The most common adverse reactions (≥5% and at least twice the rate of placebo) reported with acute treatment in schizophrenia were akathisia, oral hypoesthesia, and somnolence.

Akathisa, also spelled acathisia, is a medical term used to describe “inner restlessness,” often in response to taking certain types of medications designed to treat psychiatric conditions. It may also occur in people with certain disorders like Parkinson’s disease, or be the result of certain conditions like the manic or hypomanic phase of bipolar-I and II. Often, akathisia is linked to use of anti-psychotics  but recent studies also link it to use of some anti-depressants of the SSRI class (selective serotonin reuptake inhibitors). Some doctors suggest that akathisia resulting from SSRI use may be creating greater suicidality among patients who experience it.


Akathisa is the condition associated with causing suicidal and/or homicidal behavior.

Death can come suddenly without warning: antipsychotic SAPHRIS study pending for kids…LINK.

1 thought on “Lundbeck and sycrest (saphris)”

  1. Comment:
    i just came across your blog while looking for saphris information. i’m unclear what you are describing here–are you saying saphris is associated with suicide? my understanding is that’s a (very) small possibility with most all similar drugs in this class. it sounds like the information is saying suicide is an innate possibility in the disease of schizophrenia, not necessarily from the drug.

    i know a lot of these drugs have bad side effects, but then there’s the flip side that they help people. my sis can’t function without her meds.
    please clarify your point, if possible. thanks!

    Hi…you didn’t leave any information so I can’t address you by name,
    YES… unfortunately that’s exactly what I’m saying and I’m so glad that your sister’s medication is working for her. The point I am trying to make is that all medications have side-effects and for the questionable percentage that they don’t work for…the consequences can be disastrous and sometimes fatal!
    My blog is about my ramblings, my son, my opinion, facts and side effects of medication available in other countries and not in Ireland, and Failure to warn from pharmaceutical companies and lundbeck in particular!
    Saphris/ sycrest is currently being launched by lundbeck in the E.U.

    This company cannot be trusted.
    They have lied to the Irish people; they have been investigated by the U.N. commission in the UN oil-for-food scandal, anticompetitive behavior, and have lied about their drug being licensed in other countries to get them approved in other parts of the world. Oh…and their drug pentobarbital is currently being used to execute people in the U.S.

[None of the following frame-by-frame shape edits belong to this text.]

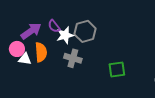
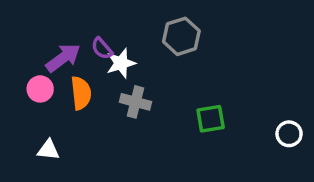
gray hexagon: (85, 31) -> (181, 36), moved
white triangle: (25, 59) -> (48, 150), moved

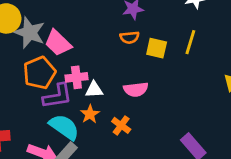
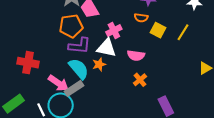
pink cross: (76, 77) -> (114, 31), moved, turned -35
white triangle: (94, 90) -> (106, 48), size x1.5
orange cross: (121, 125) -> (140, 80), moved

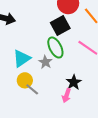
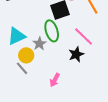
yellow circle: (25, 80) -> (26, 55), moved
black star: (74, 82) -> (76, 54), moved

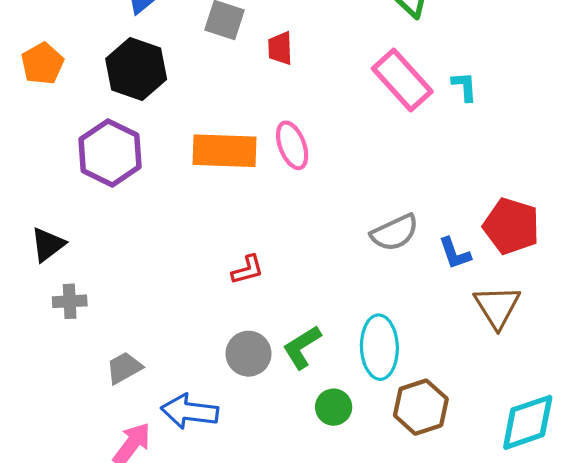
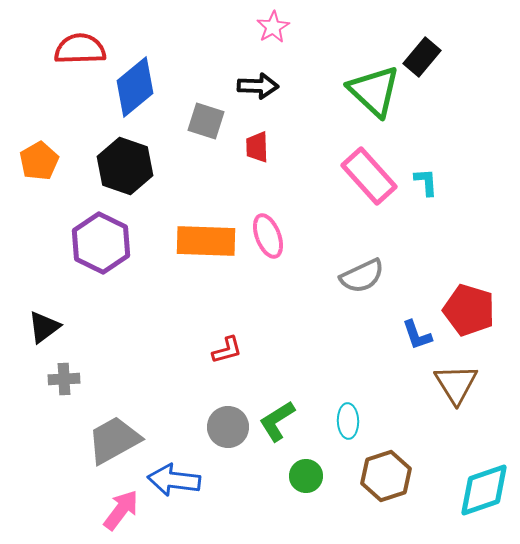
gray semicircle: (395, 233) -> (362, 276), moved
cyan ellipse: (379, 347) -> (348, 421), size x0.6
gray trapezoid: (124, 368) -> (114, 440), size x1.6

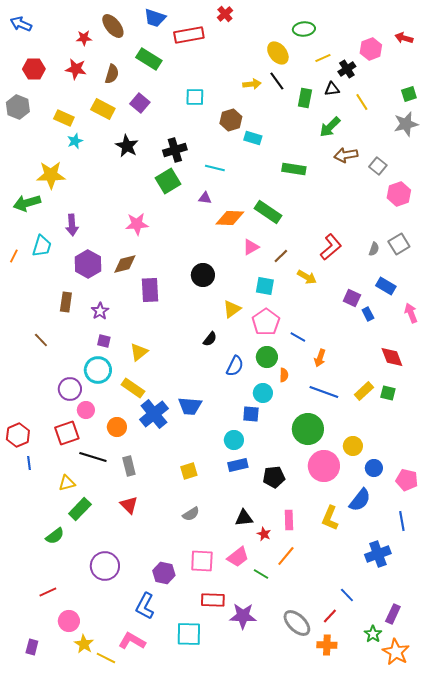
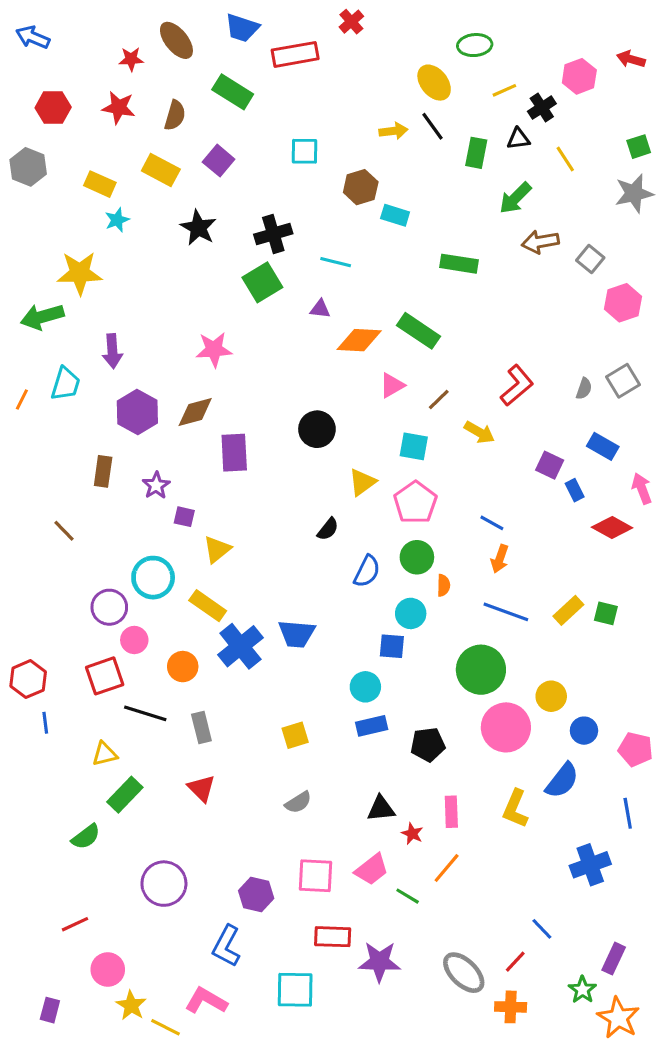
blue line: (298, 337) -> (492, 523), moved
purple square: (104, 341) -> (184, 517), moved
red diamond: (392, 357) -> (612, 528), moved, turned -40

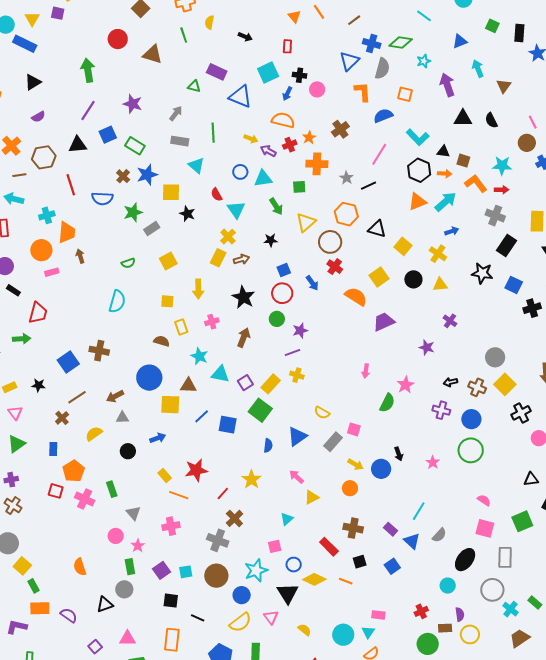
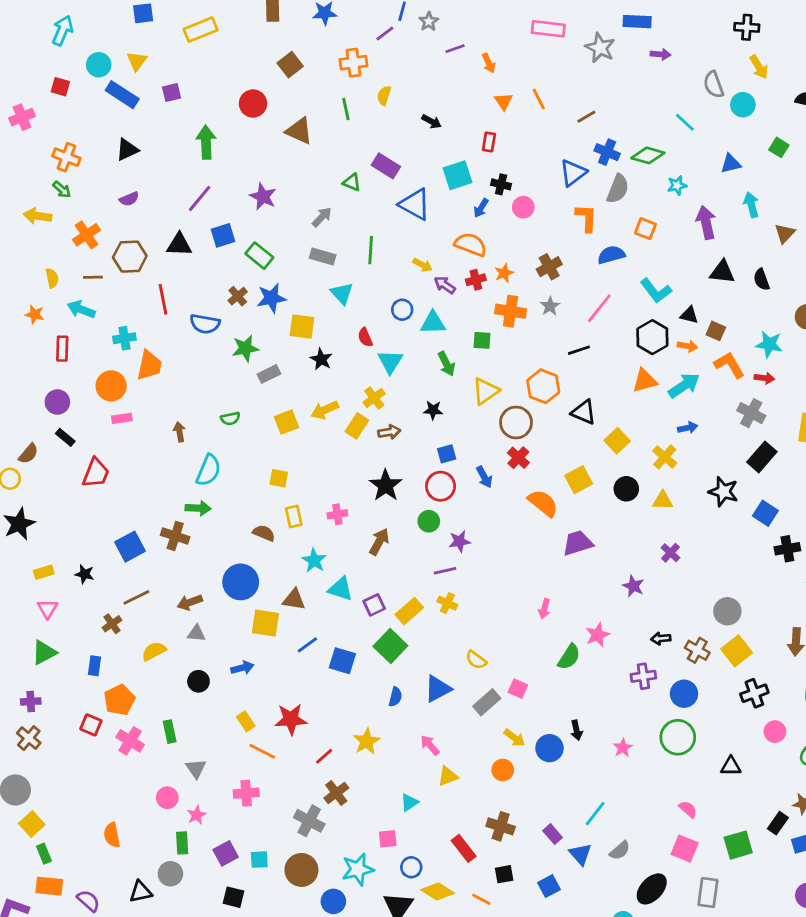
purple square: (58, 13) -> (172, 92), moved, turned -32
gray star: (347, 178) -> (550, 306), moved
brown arrow: (80, 256) -> (179, 432), moved
yellow arrow: (198, 289) -> (325, 410), moved, turned 60
green arrow: (22, 339) -> (198, 508), moved
purple cross: (441, 410) -> (643, 676), turned -30
black triangle: (531, 479) -> (731, 766), moved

    The facts are above…There are NO adequate studies of Saphris in pregnant women but it’s recommended that women receiving Saphris should not breast feed??

    Side effects include among others… Cardiac disorders and weight gain which lead to more problems but Hey…I’m sure there is a pill for that too.
    The most common side effect (5%) is akathisia. See above.

    Then there is elderly patients…

    Elderly patients with dementia-related psychosis treated with antipsychotic drugs are at an increased risk of death. Analyses of 17 placebo-controlled trials (modal duration of 10 weeks), largely in patients taking atypical antipsychotic drugs, revealed a risk of death in the drug-treated patients of between 1.6 to 1.7 times that seen in placebo-treated patients. Over the course of a typical 10-week controlled trial, the rate of death in drug-treated patients was about 4.5 percent, compared to a rate of about 2.6 percent in the placebo group. Although the causes of death were varied, most of the deaths appeared to be either cardiovascular (e.g., heart failure, sudden death) or infectious (e.g., pneumonia) in nature. SAPHRIS® (asenapine) is not approved for the treatment of patients with dementia-related psychosis [see Warnings and Precautions (5.1)].

    I hope I have answered your question.